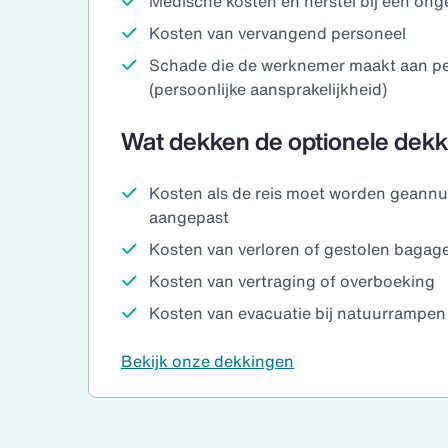
Medische kosten en herstel bij een onge
Kosten van vervangend personeel
Schade die de werknemer maakt aan pe
(persoonlijke aansprakelijkheid)
Wat dekken de optionele dek
Kosten als de reis moet worden geannu
aangepast
Kosten van verloren of gestolen bagag
Kosten van vertraging of overboeking
Kosten van evacuatie bij natuurrampen
Bekijk onze dekkingen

* Action item
An exact copy of the line containing "Wat dekken de optionele dek" and all lines after it, through the last line of the entries, is the required answer.

* Reply to the exercise
Wat dekken de optionele dek
Kosten als de reis moet worden geannu
aangepast
Kosten van verloren of gestolen bagag
Kosten van vertraging of overboeking
Kosten van evacuatie bij natuurrampen
Bekijk onze dekkingen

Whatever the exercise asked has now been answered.